Besonders aufregend wird es bei dem Damentrio Milla Neumayer, Gloria Baur und Sabrina Wilbold. Die drei haben mit ihren Trainerinnen Sandra Maresch und Nicole Wilbold hart trainiert, sodass sie zwei Altersklassen höher starten, als sie eigentlich gemusst hätten. Die Konkurrenz kommt unter Anderem aus Kassel, Dettingen und Hamm ist in der Meisterklasse sehr stark. Doch die Mädels lassen sich davon nicht verunsichern und wollen ihr Können unter Beweis stellen. Im Vorfeld wurde keine konkrete Platzierung als Ziel festgesteckt, nur: Neue Elemente zeigen und das Beste geben. Insgesamt zeigen Milla, Sabrina und Gloria drei Küren: eine Tempo-, Balance- und eine Kombi-Übung. Bei der Tempoübung war das Hauptaugenmerk in der Vorbereitung die Stärkung des Nervenkostüms, denn: Bei all den Saltis und hohen Würfen muss sehr schnell und äußerst präzise gearbeitet werden, damit auch die Landungen ordentlich und sicher funktionieren. Das ist definitiv gelungen! Sie zeigen eine spritzige Übung mit sauberer Ausführung und auch das neue Element – die 2,5-fache Schraube ins Liegen – klappt hervorragend. Trainerinnen und Sportlerinnen sind sehr zufrieden und so bleibt die Bronzemedaille in dieser Kategorie in Augsburg.

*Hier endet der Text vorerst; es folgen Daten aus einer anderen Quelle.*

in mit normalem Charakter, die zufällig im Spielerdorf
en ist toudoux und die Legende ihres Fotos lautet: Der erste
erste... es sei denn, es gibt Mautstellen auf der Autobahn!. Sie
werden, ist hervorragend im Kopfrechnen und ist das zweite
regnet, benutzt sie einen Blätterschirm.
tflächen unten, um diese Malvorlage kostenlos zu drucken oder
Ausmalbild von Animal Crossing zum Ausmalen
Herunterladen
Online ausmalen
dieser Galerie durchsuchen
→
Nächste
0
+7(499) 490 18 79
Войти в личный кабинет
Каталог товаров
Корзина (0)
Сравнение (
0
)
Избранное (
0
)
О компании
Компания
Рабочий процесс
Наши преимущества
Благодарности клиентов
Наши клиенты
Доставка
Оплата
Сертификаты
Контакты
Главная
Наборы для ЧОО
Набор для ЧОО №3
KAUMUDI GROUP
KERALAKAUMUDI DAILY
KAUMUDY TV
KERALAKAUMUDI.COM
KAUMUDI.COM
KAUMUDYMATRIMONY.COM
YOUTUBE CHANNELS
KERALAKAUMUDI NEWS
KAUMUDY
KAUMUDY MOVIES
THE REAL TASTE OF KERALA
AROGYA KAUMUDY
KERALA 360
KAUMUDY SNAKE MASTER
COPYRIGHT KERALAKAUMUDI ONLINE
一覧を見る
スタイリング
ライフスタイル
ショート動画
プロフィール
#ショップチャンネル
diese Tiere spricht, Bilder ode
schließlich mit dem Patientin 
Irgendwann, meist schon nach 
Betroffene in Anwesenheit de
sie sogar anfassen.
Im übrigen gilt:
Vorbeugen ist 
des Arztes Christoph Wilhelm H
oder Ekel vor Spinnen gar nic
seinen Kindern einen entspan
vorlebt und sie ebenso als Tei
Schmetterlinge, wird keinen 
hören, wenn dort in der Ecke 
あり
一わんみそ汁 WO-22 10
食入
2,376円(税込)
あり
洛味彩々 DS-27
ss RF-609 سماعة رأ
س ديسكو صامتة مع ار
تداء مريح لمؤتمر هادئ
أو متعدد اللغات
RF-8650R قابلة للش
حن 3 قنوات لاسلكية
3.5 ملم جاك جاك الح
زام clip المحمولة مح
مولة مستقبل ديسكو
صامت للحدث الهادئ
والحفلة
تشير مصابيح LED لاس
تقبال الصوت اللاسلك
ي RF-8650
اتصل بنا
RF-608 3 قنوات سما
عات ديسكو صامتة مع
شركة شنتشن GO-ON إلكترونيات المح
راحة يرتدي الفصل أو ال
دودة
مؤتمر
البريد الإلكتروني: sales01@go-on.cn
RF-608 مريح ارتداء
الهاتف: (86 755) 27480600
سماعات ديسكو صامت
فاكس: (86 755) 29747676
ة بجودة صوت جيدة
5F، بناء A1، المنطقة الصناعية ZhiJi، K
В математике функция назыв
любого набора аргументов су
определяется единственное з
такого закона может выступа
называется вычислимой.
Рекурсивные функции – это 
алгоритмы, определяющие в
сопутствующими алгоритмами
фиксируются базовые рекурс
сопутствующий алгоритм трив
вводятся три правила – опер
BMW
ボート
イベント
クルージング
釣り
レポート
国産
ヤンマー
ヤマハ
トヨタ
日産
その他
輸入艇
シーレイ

Einige Stunden später haben sie ihre grünen Anzüge aus der Tempoübung gegen rote ausgetauscht und machen sich bereit für die nächste Übung – die Balanceübung. Das erste Element ist das Paradeelement des Trios: Gloria und Sabrina stehen im Handstand und Gegenspagat. Während sich Gloria unten auch zu einem Handstand bewegt, verändert sich Milla oben vom Handstand zum Mexi. Hier wird es ein klein wenig unruhig, da Gloria sich im Vorfeld an der Hüfte verletzt hatte und das Element nicht in vollem Umfang trainiert werden konnte. Aber die Profis, die sie sind, lassen sie sich davon nichts anmerken und tanzen weiter zur Brückenpyramide. Beim letzten Wettkampf im Sommer blieb Milla oben im Außenstütz, nun geht es weiter mit Aufgrätschen in den Handstand, was eine deutliche Steigerung in der Schwierigkeit bedeutet. Trotz der wackeligen Angelegenheit zieht Milla ihre Verwandlung durch und die drei können die vollen geforderten drei Sekunden in der Pyramide halten. Für einen Treppchenplatz reicht es diesmal nicht ganz, aber alle gesteckten Ziele wurden erreicht und das Trio kann am nächsten Tag als viertplatziertes ins Finale starten.

Und an diesem Sonntagvormittag wird es spannend – sehr spannend. Von Anfang an sind Gloria, Sabrina und Milla in der Vorbereitung sehr fokussiert und konzentriert. Das tragen sie mit dem ersten Schritt auf die Matte auch durch ihre ganze finale Kombi-Übung: Die Balanceelemente sind sicherer als am Vortag und auch in ihrem Tempo-Teil können sie sich trotz bereits gezeigter toller Leistung noch einmal steigern. Doch nicht nur das! Mit ihrer neuesten Choreographie und neuen Wettkampfanzügen ziehen sie das gesamte Publikum in ihren Bann. Insgesamt eine super Gesamtleistung, die auf mehr hoffen lässt als den vierten Platz, mit dem sie in den Tag gestartet sind. Die nächste halbe Stunde wird fieberhaft jede konkurrierende Formation genau beobachtet und auch die Leinwand, wo die Ergebnisse angezeigt werden, wird nicht aus den Augen gelassen. Als dann das letzte Trio aus Kassel von der Matte geht, setzt Jubel in der SAV-Familie ein: Gloria, Sabrina und Milla haben sich tatsächlich mit insgesamt 75.740 Punkten eine Silbermedaille und somit den Vizemeister-Titel erturnt. Alle sind unglaublich stolz und so wischt sich die ein oder andere eine Freudenträne aus dem Augenwinkel.